Goal of the exercise –
Find the line with "وزیر بهداشت، درمان و آموزش پزشکی در نامه‌ای به حجت‌الاسلام" and the line with "وقتی حقیقت، قربانی" in the entries below; output exactly those two lines, every line between them, and no others.

---------- Extracted data ----------

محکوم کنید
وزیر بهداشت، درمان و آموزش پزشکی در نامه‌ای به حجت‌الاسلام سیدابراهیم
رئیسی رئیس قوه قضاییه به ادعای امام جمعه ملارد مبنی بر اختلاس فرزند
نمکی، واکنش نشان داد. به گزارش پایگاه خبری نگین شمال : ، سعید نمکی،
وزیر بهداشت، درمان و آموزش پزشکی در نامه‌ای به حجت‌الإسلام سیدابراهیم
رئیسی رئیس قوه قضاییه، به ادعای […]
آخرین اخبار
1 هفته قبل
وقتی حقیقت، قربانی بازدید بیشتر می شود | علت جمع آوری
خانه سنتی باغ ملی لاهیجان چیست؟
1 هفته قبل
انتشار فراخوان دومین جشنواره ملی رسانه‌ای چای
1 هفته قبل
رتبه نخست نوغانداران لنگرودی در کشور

----------

Result below –
وزیر بهداشت، درمان و آموزش پزشکی در نامه‌ای به حجت‌الاسلام سیدابراهیم
رئیسی رئیس قوه قضاییه به ادعای امام جمعه ملارد مبنی بر اختلاس فرزند
نمکی، واکنش نشان داد. به گزارش پایگاه خبری نگین شمال : ، سعید نمکی،
وزیر بهداشت، درمان و آموزش پزشکی در نامه‌ای به حجت‌الإسلام سیدابراهیم
رئیسی رئیس قوه قضاییه، به ادعای […]
آخرین اخبار
1 هفته قبل
وقتی حقیقت، قربانی بازدید بیشتر می شود | علت جمع آوری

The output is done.